(Records for processing)

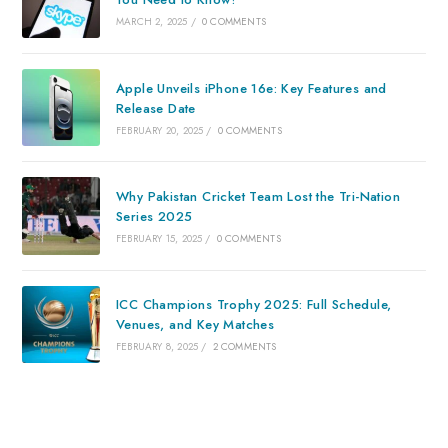
MARCH 2, 2025
/
0 COMMENTS
Apple Unveils iPhone 16e: Key Features and
Release Date
FEBRUARY 20, 2025
/
0 COMMENTS
Why Pakistan Cricket Team Lost the Tri-Nation
Series 2025
FEBRUARY 15, 2025
/
0 COMMENTS
ICC Champions Trophy 2025: Full Schedule,
Venues, and Key Matches
FEBRUARY 8, 2025
/
2 COMMENTS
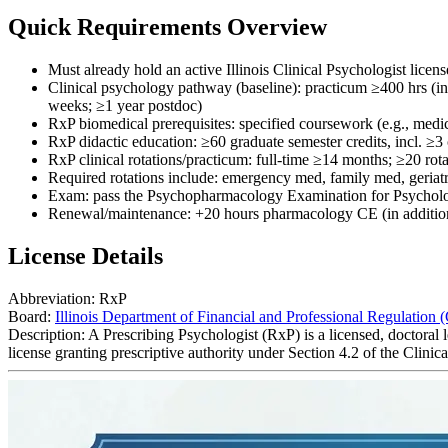
Quick Requirements Overview
Must already hold an active Illinois Clinical Psychologist lice
Clinical psychology pathway (baseline): practicum ≥400 hrs (in
weeks; ≥1 year postdoc)
RxP biomedical prerequisites: specified coursework (e.g., med
RxP didactic education: ≥60 graduate semester credits, incl. ≥
RxP clinical rotations/practicum: full-time ≥14 months; ≥20 r
Required rotations include: emergency med, family med, geriatr
Exam: pass the Psychopharmacology Examination for Psycholo
Renewal/maintenance: +20 hours pharmacology CE (in addition 
License Details
Abbreviation:
RxP
Board:
Illinois Department of Financial and Professional Regulation 
Description:
A Prescribing Psychologist (RxP) is a licensed, doctoral
license granting prescriptive authority under Section 4.2 of the Clini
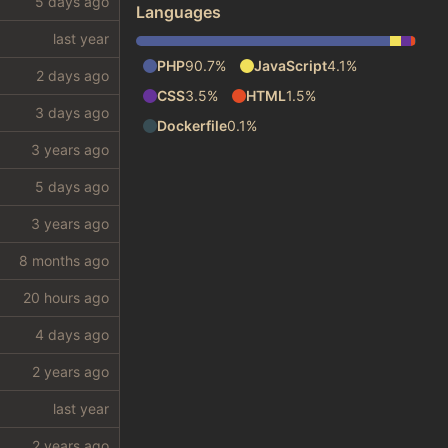
Languages
PHP
90.7%
JavaScript
4.1%
CSS
3.5%
HTML
1.5%
Dockerfile
0.1%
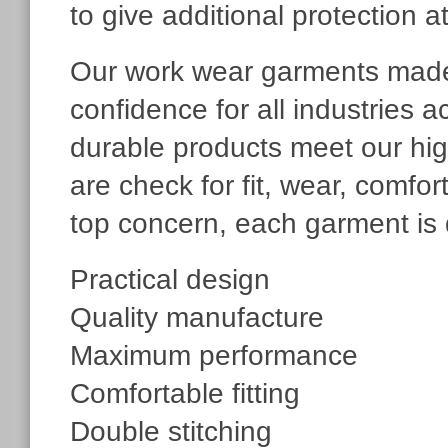
to give additional protection a
Our work wear garments made 
confidence for all industries 
durable products meet our hig
are check for fit, wear, comfo
top concern, each garment is 
Practical design
Quality manufacture
Maximum performance
Comfortable fitting
Double stitching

(End Records for processing)

* Exercise directions *
In the copy, leave out the pictures and restate the records exactly.

* Task response *
MARCH 2, 2025
/
0 COMMENTS
Apple Unveils iPhone 16e: Key Features and
Release Date
FEBRUARY 20, 2025
/
0 COMMENTS
Why Pakistan Cricket Team Lost the Tri-Nation
Series 2025
FEBRUARY 15, 2025
/
0 COMMENTS
ICC Champions Trophy 2025: Full Schedule,
Venues, and Key Matches
FEBRUARY 8, 2025
/
2 COMMENTS
Quick Requirements Overview
Must already hold an active Illinois Clinical Psychologist lice
Clinical psychology pathway (baseline): practicum ≥400 hrs (in
weeks; ≥1 year postdoc)
RxP biomedical prerequisites: specified coursework (e.g., med
RxP didactic education: ≥60 graduate semester credits, incl. ≥
RxP clinical rotations/practicum: full-time ≥14 months; ≥20 r
Required rotations include: emergency med, family med, geriatr
Exam: pass the Psychopharmacology Examination for Psycholo
Renewal/maintenance: +20 hours pharmacology CE (in addition 
License Details
Abbreviation:
RxP
Board:
Illinois Department of Financial and Professional Regulation 
Description:
A Prescribing Psychologist (RxP) is a licensed, doctoral
license granting prescriptive authority under Section 4.2 of the Clini
Languages
PHP
90.7%
JavaScript
4.1%
CSS
3.5%
HTML
1.5%
Dockerfile
0.1%
to give additional protection a
Our work wear garments made 
confidence for all industries 
durable products meet our hig
are check for fit, wear, comfo
top concern, each garment is 
Practical design
Quality manufacture
Maximum performance
Comfortable fitting
Double stitching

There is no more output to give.